Special Risks of Investing in Asian Securities. In addition to the risks of non-U.S. investments and emerging countries investments described above, investments in Asia are subject to other risks. The economies of Asian countries are at varying levels of development. Markets of countries whose economies are in the early stages of development typically exhibit a high concentration of market capitalization and have less trading volume, lower liquidity, and more volatility that more developed markets. Some Asian countries depend heavily on foreign trade. The economies of some Asian countries are not diversified and are based on only a few commodities or industries.

Investments in Asia also are susceptible to social, political, legal, and operational risks. Some countries have authoritarian or relatively unstable governments. Some governments in the region provide less supervision and regulation of their financial markets and in some countries less financial information is available than is typical of more developed markets. Some Asian countries restrict direct foreign investment in securities markets, and investments in securities traded on those markets may be made, if at all, only indirectly (e.g., through Depositary Receipts, as defined below under “Depositary Receipts,” derivatives, etc.).

Asian countries periodically experience increases in market volatility and declines in foreign currency exchange rates. Currency fluctuations affect the value of securities because the prices of these securities are generally denominated or quoted in currencies other than the U.S. dollar. Fluctuations in currency exchange rates can also affect a country’s or company’s ability to service its debt.

Investment in particular Asian countries is subject to unique risks, yet the political and economic prospects of one country or group of countries can affect other countries in the region. For example, the economies of some Asian countries are directly affected by Japanese capital investment in the region and by Japanese consumer demands. In addition, a recession, debt crisis, or decline in currency valuation in one Asian country may spread to other Asian countries.
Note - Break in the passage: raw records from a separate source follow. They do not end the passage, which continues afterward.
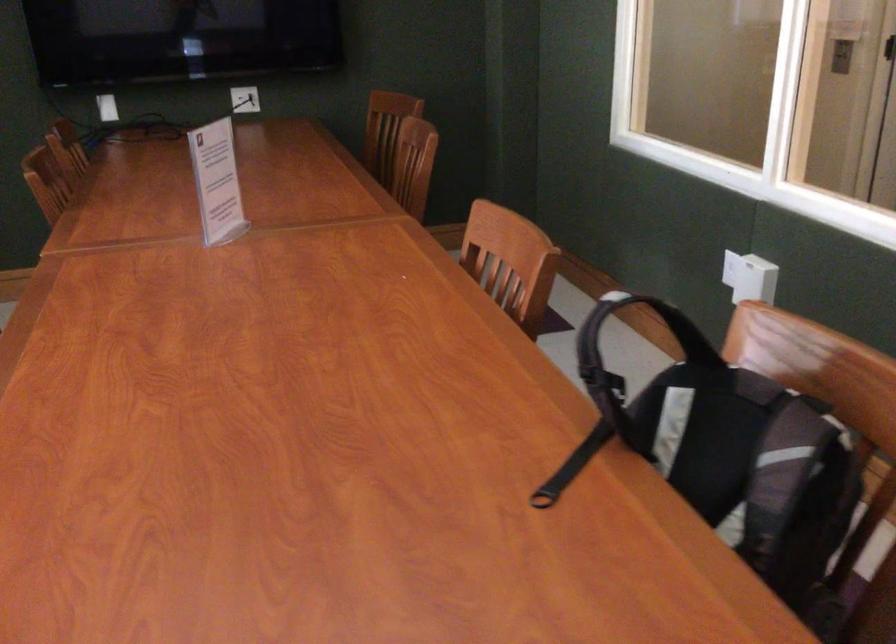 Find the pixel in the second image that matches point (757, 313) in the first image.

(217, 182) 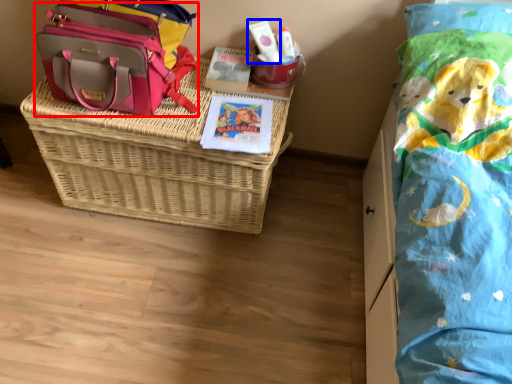 Question: Which of the following is the farthest to the observer, shoulder bag (highlighted by a red box) or toiletry (highlighted by a blue box)?

Choices:
 (A) shoulder bag
 (B) toiletry

Answer: (B)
Special Risks of Investing in Russian Securities. A Fund may have indirect exposure to Russian securities through its investment in one or more of the GMO Funds with direct investments in Russia. Investment in those securities presents many of the same risks as investing in the securities of emerging country issuers, as described in the preceding sections. The social, political, legal, and operational risks of investing in Russian issuers, and of having assets held in custody within Russia, however, may be particularly pronounced relative to investments in more developed countries. Russia’s system of share registration and custody creates certain risks of loss (including the risk of total loss) that are not normally associated with investments in other securities markets.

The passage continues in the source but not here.